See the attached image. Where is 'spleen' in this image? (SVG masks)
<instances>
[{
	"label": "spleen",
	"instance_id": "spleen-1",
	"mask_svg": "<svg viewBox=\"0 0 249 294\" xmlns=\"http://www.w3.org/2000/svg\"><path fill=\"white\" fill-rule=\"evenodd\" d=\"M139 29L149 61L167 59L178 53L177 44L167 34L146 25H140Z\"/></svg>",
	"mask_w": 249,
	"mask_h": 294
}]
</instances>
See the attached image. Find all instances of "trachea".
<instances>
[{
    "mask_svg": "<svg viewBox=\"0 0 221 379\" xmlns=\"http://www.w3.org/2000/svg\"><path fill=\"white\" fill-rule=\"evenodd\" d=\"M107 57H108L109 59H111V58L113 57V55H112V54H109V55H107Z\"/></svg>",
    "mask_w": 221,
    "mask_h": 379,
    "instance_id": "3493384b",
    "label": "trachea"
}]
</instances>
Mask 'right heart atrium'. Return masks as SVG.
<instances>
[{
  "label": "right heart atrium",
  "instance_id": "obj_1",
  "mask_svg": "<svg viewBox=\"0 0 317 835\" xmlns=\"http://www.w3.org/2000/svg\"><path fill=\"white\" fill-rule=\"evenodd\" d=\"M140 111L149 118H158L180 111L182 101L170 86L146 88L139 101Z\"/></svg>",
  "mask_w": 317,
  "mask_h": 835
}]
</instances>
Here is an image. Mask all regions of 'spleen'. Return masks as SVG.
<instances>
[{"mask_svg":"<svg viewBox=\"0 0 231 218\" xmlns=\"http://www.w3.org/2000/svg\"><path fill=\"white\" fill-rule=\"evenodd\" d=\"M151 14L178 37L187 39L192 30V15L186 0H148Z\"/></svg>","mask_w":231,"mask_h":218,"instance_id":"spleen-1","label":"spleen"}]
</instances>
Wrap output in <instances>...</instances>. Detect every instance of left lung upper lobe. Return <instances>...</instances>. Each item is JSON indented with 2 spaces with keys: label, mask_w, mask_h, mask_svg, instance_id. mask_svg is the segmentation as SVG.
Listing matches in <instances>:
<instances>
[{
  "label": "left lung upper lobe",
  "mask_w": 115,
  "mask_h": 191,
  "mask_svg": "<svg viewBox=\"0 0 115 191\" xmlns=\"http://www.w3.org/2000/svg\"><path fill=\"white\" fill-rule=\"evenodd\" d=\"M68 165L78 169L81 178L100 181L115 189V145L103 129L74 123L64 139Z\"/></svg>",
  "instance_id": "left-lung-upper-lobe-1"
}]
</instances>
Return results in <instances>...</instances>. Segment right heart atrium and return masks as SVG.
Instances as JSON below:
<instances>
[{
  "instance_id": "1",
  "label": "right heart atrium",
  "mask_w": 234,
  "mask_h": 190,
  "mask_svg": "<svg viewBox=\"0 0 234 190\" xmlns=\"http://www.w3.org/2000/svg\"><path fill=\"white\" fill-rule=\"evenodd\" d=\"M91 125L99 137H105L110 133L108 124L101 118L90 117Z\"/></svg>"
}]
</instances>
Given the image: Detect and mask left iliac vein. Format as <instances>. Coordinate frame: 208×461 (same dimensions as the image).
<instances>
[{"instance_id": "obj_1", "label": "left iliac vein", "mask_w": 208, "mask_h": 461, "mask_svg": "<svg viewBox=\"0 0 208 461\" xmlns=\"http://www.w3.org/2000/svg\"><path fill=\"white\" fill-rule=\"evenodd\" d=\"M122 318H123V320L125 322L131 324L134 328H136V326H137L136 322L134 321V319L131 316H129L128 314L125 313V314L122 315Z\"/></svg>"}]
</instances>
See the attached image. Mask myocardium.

※ ※ ※

ASSIGNMENT -
Output an exact copy of the lines from the one holding "Wrap output in" to the last line of the data, inclusive, and nothing beyond that range.

WRITTEN RESPONSE -
Wrap output in <instances>...</instances>. Detect every instance of left lung upper lobe. Return <instances>...</instances>. Each item is JSON indented with 2 spaces with keys: label, mask_w, mask_h, mask_svg, instance_id. mask_svg is the segmentation as SVG.
Listing matches in <instances>:
<instances>
[{
  "label": "left lung upper lobe",
  "mask_w": 115,
  "mask_h": 191,
  "mask_svg": "<svg viewBox=\"0 0 115 191\" xmlns=\"http://www.w3.org/2000/svg\"><path fill=\"white\" fill-rule=\"evenodd\" d=\"M68 165L78 169L81 178L100 181L115 189V145L103 129L74 123L64 139Z\"/></svg>",
  "instance_id": "left-lung-upper-lobe-1"
}]
</instances>
Return results in <instances>...</instances>. Segment right heart atrium and return masks as SVG.
Instances as JSON below:
<instances>
[{
  "instance_id": "1",
  "label": "right heart atrium",
  "mask_w": 234,
  "mask_h": 190,
  "mask_svg": "<svg viewBox=\"0 0 234 190\" xmlns=\"http://www.w3.org/2000/svg\"><path fill=\"white\" fill-rule=\"evenodd\" d=\"M91 125L99 137H105L110 133L108 124L101 118L90 117Z\"/></svg>"
}]
</instances>
Given the image: Detect and mask left iliac vein. Format as <instances>. Coordinate frame: 208×461 (same dimensions as the image).
<instances>
[{"instance_id": "obj_1", "label": "left iliac vein", "mask_w": 208, "mask_h": 461, "mask_svg": "<svg viewBox=\"0 0 208 461\" xmlns=\"http://www.w3.org/2000/svg\"><path fill=\"white\" fill-rule=\"evenodd\" d=\"M122 318H123V320L125 322L131 324L134 328H136V326H137L136 322L134 321V319L131 316H129L128 314L125 313V314L122 315Z\"/></svg>"}]
</instances>
See the attached image. Mask myocardium.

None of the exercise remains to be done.